TASK PROMPT = Exactly as written, copy every line from the one containing "structure and prevents overuse. The American" through the end of the records, with the pictures left out.

EXTRACTED INFORMATION =
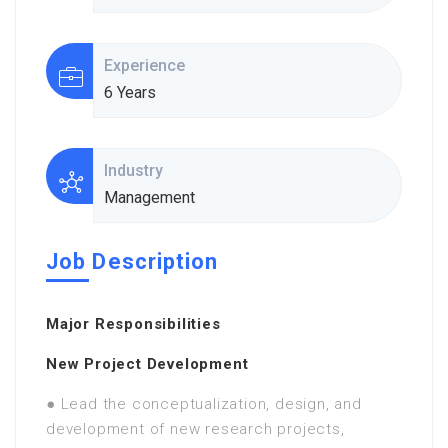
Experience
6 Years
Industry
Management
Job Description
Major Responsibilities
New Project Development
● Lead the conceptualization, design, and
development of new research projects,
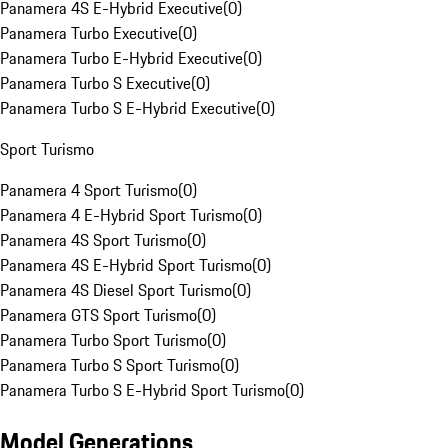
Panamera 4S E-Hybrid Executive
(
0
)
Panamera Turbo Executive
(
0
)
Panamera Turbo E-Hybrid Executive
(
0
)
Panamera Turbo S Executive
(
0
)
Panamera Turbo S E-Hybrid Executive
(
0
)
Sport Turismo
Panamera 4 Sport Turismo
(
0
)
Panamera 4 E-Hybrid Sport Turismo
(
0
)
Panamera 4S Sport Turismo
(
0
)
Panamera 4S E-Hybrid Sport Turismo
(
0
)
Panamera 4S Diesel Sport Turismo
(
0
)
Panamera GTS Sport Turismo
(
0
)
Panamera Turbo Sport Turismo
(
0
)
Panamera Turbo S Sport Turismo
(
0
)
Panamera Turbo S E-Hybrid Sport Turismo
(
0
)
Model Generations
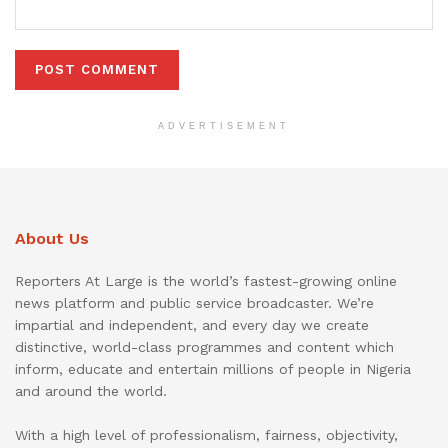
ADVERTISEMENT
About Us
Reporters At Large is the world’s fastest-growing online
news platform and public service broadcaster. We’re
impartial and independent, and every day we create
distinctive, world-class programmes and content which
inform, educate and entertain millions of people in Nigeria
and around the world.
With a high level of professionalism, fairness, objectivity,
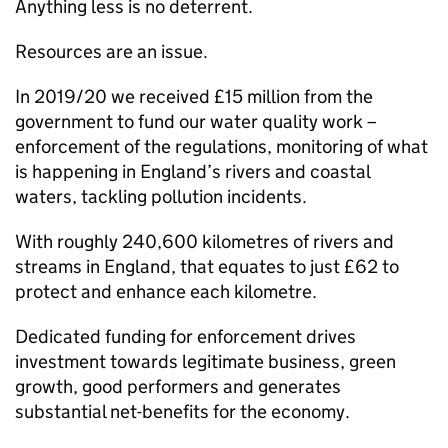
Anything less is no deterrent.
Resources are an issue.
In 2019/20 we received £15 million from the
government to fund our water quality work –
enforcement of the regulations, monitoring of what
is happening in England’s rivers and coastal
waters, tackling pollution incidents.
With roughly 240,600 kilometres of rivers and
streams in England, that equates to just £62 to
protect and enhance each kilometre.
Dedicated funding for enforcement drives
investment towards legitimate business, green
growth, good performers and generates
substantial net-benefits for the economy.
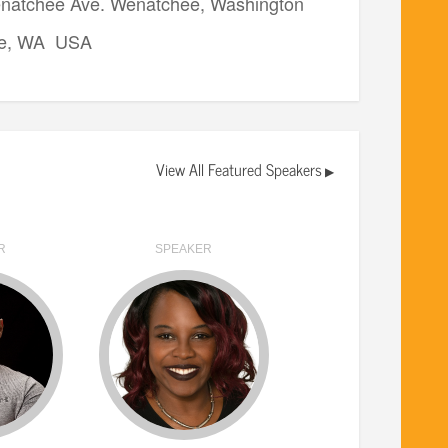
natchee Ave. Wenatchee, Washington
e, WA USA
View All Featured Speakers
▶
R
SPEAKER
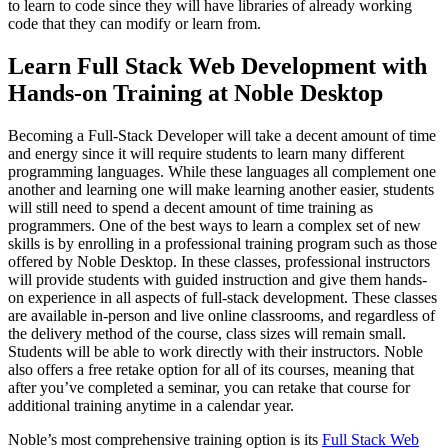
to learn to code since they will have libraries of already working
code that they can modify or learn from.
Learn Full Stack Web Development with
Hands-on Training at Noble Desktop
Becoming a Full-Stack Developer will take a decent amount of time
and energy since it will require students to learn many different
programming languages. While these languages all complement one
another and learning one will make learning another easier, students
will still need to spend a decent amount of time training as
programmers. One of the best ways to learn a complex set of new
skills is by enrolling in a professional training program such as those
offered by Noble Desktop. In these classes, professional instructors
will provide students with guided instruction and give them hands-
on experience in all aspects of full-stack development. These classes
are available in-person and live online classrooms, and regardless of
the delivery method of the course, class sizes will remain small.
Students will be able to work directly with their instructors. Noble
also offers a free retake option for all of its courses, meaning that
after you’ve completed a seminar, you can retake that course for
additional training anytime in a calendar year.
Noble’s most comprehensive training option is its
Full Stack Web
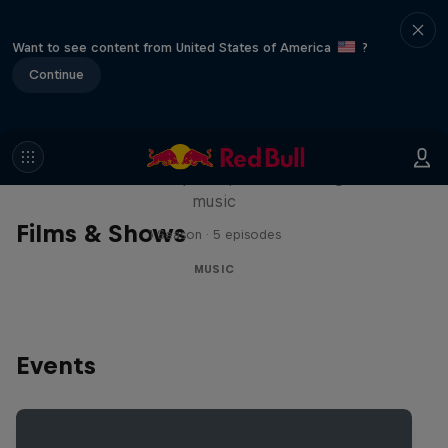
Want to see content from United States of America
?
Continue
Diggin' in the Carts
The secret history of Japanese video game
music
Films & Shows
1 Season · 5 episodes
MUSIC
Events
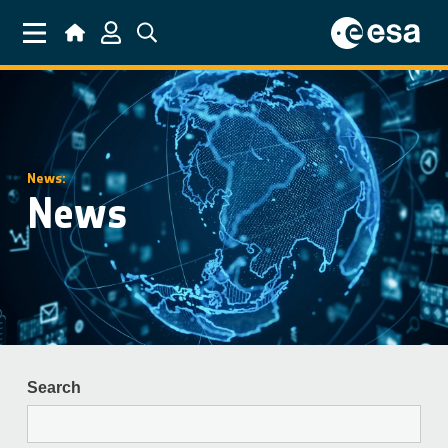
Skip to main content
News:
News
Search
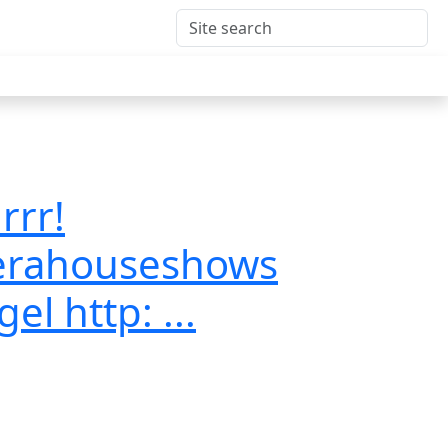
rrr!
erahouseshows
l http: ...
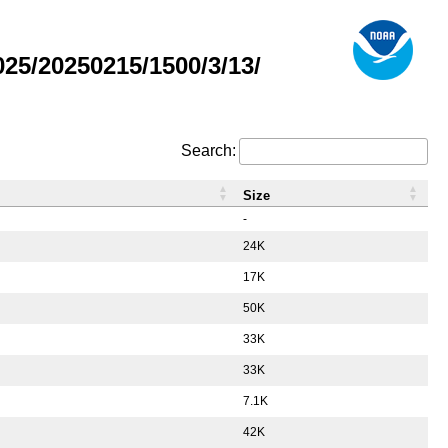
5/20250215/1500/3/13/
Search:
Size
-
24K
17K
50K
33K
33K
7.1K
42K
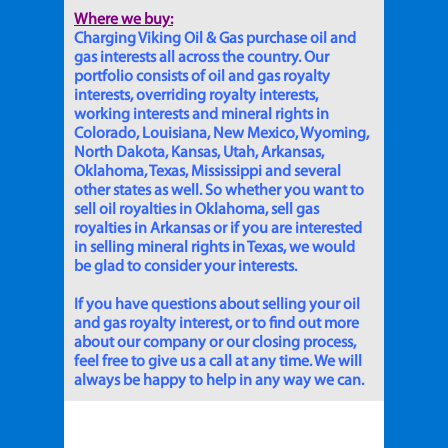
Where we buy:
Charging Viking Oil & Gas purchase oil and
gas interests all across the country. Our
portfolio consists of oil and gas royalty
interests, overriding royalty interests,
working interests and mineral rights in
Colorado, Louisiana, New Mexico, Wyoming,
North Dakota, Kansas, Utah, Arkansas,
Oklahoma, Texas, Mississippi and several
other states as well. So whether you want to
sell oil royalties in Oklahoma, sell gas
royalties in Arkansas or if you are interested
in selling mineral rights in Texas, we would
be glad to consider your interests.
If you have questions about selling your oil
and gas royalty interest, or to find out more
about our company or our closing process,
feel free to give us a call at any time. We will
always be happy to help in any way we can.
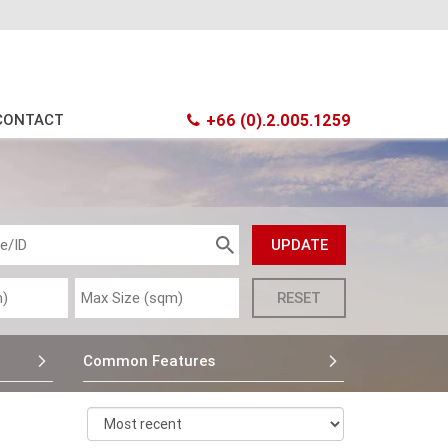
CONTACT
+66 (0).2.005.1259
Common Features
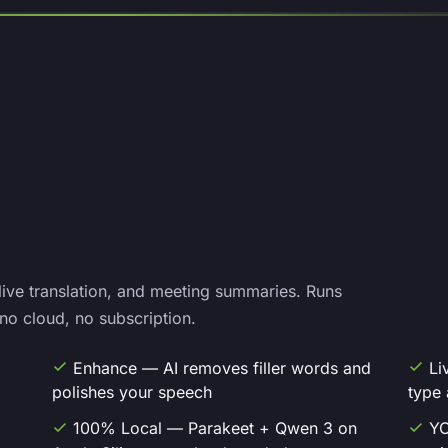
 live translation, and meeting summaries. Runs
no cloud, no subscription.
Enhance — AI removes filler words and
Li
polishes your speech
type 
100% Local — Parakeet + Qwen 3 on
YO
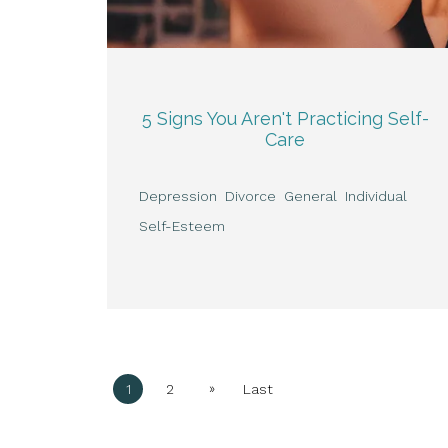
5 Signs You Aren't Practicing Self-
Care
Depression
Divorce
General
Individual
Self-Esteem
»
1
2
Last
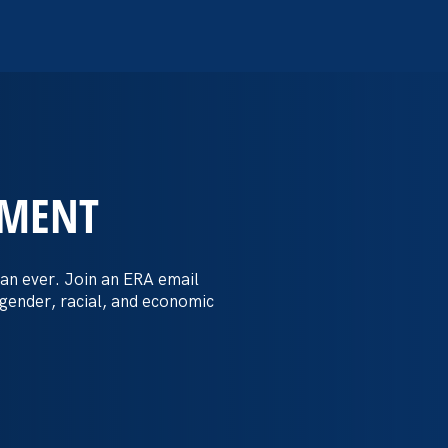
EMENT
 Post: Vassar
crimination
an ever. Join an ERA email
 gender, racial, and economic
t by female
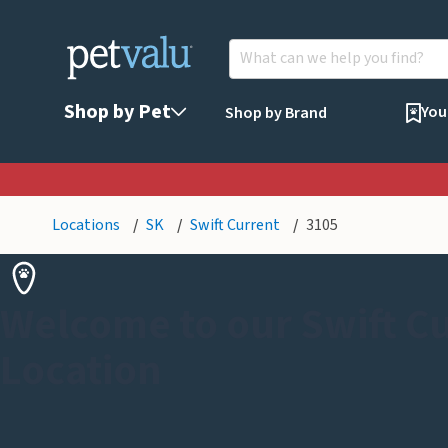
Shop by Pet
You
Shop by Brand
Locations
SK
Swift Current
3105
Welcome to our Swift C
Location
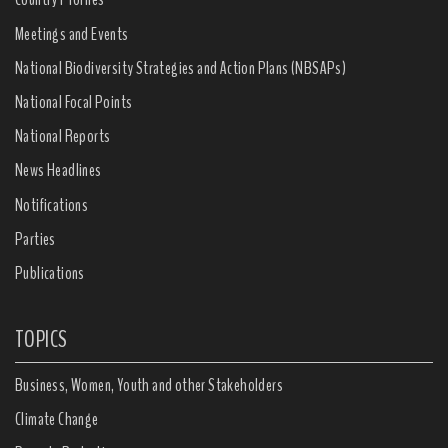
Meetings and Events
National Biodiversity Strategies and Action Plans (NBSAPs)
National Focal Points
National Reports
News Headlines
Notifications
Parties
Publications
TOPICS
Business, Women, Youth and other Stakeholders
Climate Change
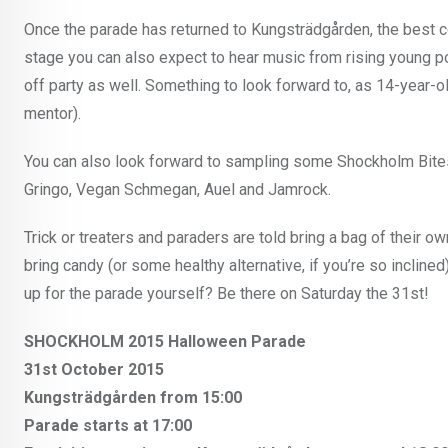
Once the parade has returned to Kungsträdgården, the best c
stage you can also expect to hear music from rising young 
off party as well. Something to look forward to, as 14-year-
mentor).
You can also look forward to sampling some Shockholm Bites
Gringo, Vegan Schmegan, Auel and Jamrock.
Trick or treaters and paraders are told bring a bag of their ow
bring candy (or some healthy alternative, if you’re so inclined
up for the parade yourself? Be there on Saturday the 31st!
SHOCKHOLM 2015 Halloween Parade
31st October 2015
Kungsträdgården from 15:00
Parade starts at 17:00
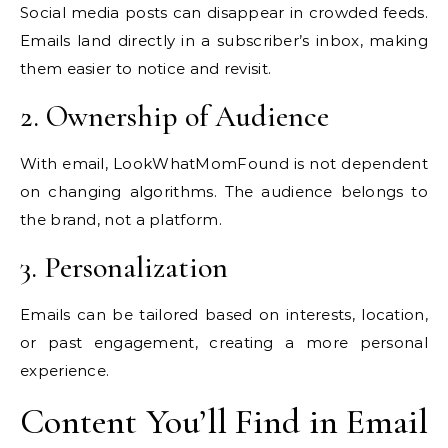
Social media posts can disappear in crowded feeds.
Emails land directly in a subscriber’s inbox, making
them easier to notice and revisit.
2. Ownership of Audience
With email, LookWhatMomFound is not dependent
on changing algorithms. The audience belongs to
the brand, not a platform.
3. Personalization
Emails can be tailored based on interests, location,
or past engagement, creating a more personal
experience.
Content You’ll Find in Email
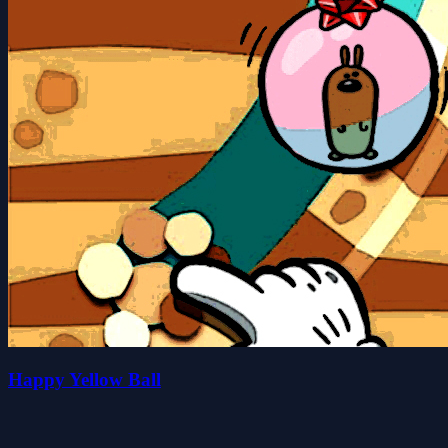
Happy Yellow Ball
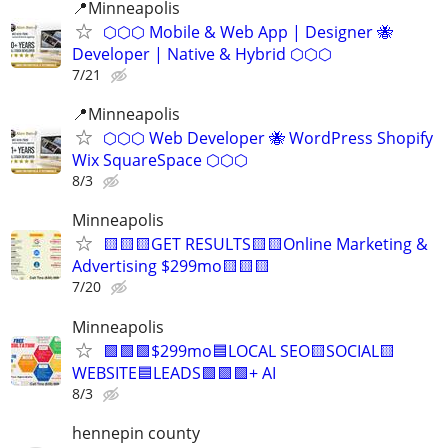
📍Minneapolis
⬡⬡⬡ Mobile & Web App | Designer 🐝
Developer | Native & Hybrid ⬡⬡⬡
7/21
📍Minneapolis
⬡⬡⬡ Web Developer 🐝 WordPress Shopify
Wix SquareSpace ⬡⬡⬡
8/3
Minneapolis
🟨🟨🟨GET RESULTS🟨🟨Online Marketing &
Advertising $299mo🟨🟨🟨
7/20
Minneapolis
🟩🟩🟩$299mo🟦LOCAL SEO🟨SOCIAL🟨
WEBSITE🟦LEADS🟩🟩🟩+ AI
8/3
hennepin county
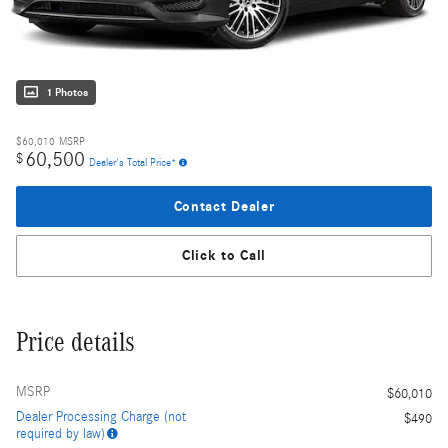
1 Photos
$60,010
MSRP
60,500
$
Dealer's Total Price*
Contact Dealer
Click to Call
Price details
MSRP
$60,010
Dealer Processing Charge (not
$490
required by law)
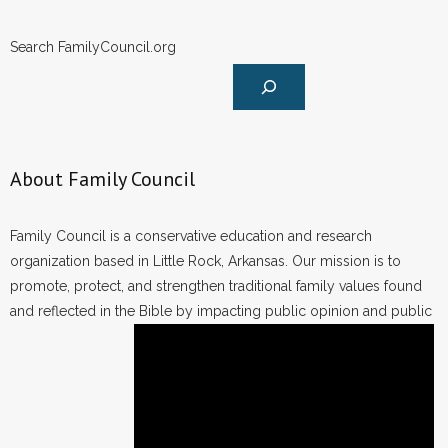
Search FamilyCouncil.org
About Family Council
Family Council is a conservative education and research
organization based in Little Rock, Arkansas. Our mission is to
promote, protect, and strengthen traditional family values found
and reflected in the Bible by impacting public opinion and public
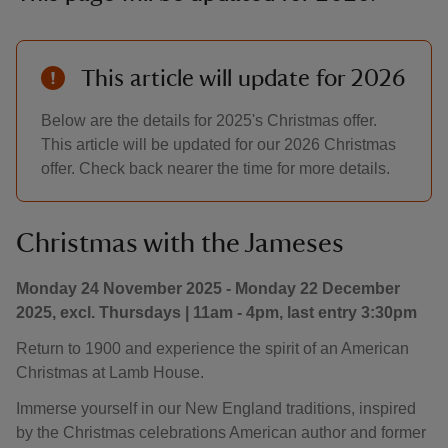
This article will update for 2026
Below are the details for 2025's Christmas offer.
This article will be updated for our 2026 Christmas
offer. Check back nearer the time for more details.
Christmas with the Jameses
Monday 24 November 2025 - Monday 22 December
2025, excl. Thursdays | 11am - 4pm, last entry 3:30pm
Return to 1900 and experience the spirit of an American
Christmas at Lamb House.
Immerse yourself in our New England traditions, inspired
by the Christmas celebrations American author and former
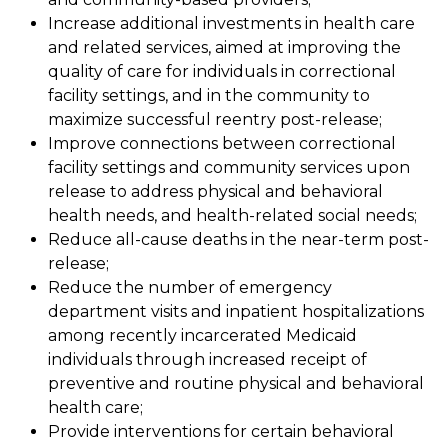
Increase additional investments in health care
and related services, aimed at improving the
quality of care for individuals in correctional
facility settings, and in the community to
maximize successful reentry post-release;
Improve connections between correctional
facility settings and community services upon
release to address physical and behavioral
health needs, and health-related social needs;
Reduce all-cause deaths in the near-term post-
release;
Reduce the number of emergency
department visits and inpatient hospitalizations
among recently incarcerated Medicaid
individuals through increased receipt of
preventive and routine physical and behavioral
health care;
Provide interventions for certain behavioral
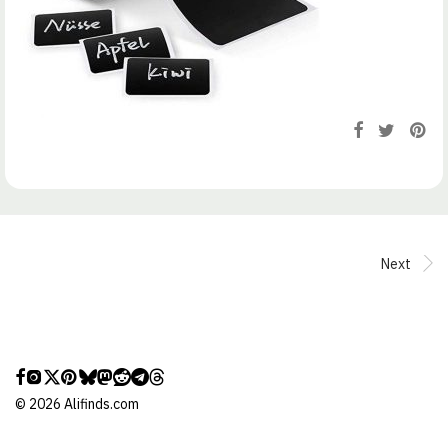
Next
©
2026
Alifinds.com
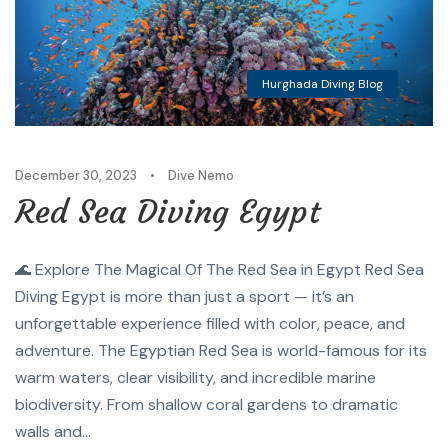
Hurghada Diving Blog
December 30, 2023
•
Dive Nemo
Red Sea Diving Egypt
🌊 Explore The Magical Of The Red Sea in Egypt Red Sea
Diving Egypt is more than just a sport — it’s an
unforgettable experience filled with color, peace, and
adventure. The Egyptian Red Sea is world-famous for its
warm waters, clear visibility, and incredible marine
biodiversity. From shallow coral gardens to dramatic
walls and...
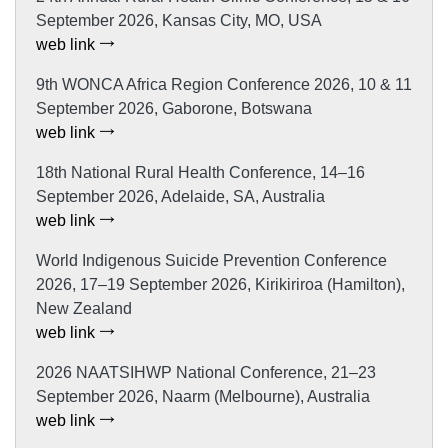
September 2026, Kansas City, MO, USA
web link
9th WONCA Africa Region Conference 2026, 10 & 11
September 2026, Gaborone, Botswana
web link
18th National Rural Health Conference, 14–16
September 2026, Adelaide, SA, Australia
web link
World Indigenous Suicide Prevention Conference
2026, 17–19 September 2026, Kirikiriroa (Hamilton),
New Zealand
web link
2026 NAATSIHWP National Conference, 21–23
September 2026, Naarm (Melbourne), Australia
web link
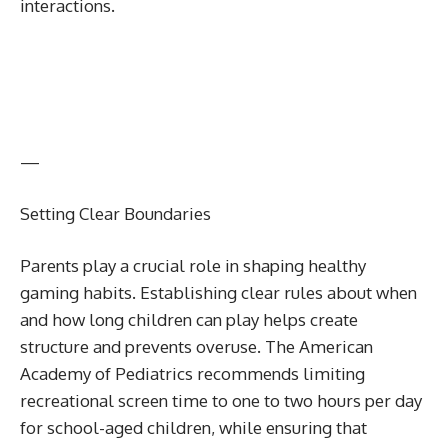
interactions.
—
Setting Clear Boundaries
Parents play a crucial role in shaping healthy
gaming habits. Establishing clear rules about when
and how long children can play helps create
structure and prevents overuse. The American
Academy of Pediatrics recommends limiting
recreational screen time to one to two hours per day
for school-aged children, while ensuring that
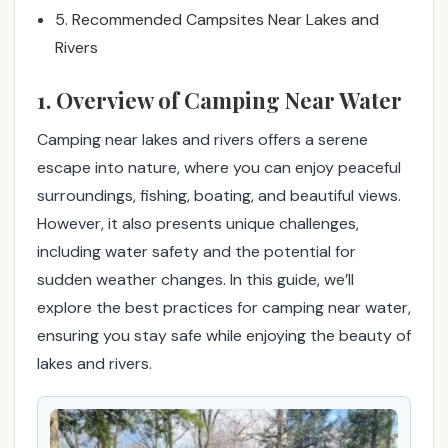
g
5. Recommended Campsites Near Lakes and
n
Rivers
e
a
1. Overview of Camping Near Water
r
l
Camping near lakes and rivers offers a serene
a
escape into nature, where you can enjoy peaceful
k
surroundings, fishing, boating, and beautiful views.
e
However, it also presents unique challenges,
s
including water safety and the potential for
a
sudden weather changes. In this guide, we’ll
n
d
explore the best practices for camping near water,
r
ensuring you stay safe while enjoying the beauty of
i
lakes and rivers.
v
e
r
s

WRITTEN SOLUTION =
structure and prevents overuse. The American
Academy of Pediatrics recommends limiting
recreational screen time to one to two hours per day
for school-aged children, while ensuring that
g
5. Recommended Campsites Near Lakes and
n
Rivers
e
a
1. Overview of Camping Near Water
r
l
Camping near lakes and rivers offers a serene
a
escape into nature, where you can enjoy peaceful
k
surroundings, fishing, boating, and beautiful views.
e
However, it also presents unique challenges,
s
including water safety and the potential for
a
sudden weather changes. In this guide, we’ll
n
d
explore the best practices for camping near water,
r
ensuring you stay safe while enjoying the beauty of
i
lakes and rivers.
v
e
r
s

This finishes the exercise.